Lets get the facts straight about “rationing” healthcare

I am constantly amazed that people will argue against healthcare reform in the United States on the basis that it will lead to rationing. Is it not clear that we are already rationing healthcare based on arcane, arbitrary, and morally irrelevant rules such as pre-existing conditions and the size of a person’s bank account?

This article explains the obvious absurdity of the current rationing system:

A report issued by the Department of Health and Human Services indicates the current health insurance system “leaves millions behind” due to coverage denial practices.

The report, issued Tuesday, cites a recent national survey showing 12.6 million non-elderly adults – 36 percent of those who tried to buy insurance on the private market – were deemed ineligible for coverage by insurance agencies. Many of the denied patients had cancer. According to the survey, insurance companies either charged a higher premium or refused to cover the condition.

Another survey cited in the report found one in 10 people with cancer said they could not get health coverage, and 6 percent said they lost their coverage because of their diagnosis.

“The insurance company practice of denying coverage because of pre-existing conditions is not confined to serious diseases,” HHS officials said. “Even minor problems such as hay fever could trigger prohibitive responses.”

An insurer could charge high premiums, deny coverage or set a restriction such as denying any respiratory disease coverage to a person with hay fever, according to the report.

The study also found that some insurance companies respond to an expensive condition such as cancer by initiating a thorough review of the patient’s health insurance application. If the insurer discovers that any medical condition, regardless of how minor, was not reported on the application, it could revoke coverage retroactively for the patient and possibly all members of the patient’s family, the report said.

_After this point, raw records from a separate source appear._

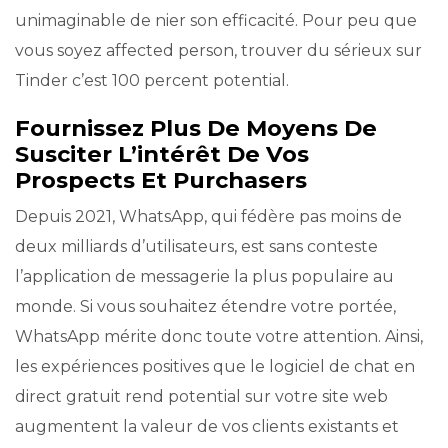
unimaginable de nier son efficacité. Pour peu que
vous soyez affected person, trouver du sérieux sur
Tinder c’est 100 percent potential.
Fournissez Plus De Moyens De
Susciter L’intérêt De Vos
Prospects Et Purchasers
Depuis 2021, WhatsApp, qui fédère pas moins de
deux milliards d’utilisateurs, est sans conteste
l’application de messagerie la plus populaire au
monde. Si vous souhaitez étendre votre portée,
WhatsApp mérite donc toute votre attention. Ainsi,
les expériences positives que le logiciel de chat en
direct gratuit rend potential sur votre site web
augmentent la valeur de vos clients existants et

That practice is known as rescission.

Companies can do this even if the condition found is not related to the expensive condition or if the person wasn’t aware of the condition at the time. At least one company encouraged employees to revoke sick people’s health coverage through rescissions, the report said.

It is vapid and unproductive for critics to claim that healthcare reform will lead to rationing because any limited resource is going to have to be rationed somehow. In fact, introductory economics classes typically begin with a discussion about how resource allocation is necessary in a world of inherently scarce resources. This need to allocate resources is used to introduce the concept of the free market (ie. lets allocate based solely on supply and demand). It is ironic then that the conservatives are arguing that healthcare is going to be rationed under reform proposals when conservative economic theory is rooted in this idea that everything must be rationed.

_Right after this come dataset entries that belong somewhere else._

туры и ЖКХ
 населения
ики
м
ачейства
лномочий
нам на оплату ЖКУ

There’s also the fact that the current healthcare bills don’t have a public option, an opt-in to medicare for older people, or most of the other hallmarks of progressive healthcare reform. Since the current bill seeks to expand health insurance coverage by mandating insurance and providing subsidies to the private insurance companies instead, where do these conservatives think this (supposedly new) rationing will come from? Won’t care be rationed almost as it is now except that insurance companies will be less able to deny coverage based on health, family history, and wealth? It sure sounds like more equal rationing to me, although we should really get the profit-driven insurance companies out of our healthcare completely.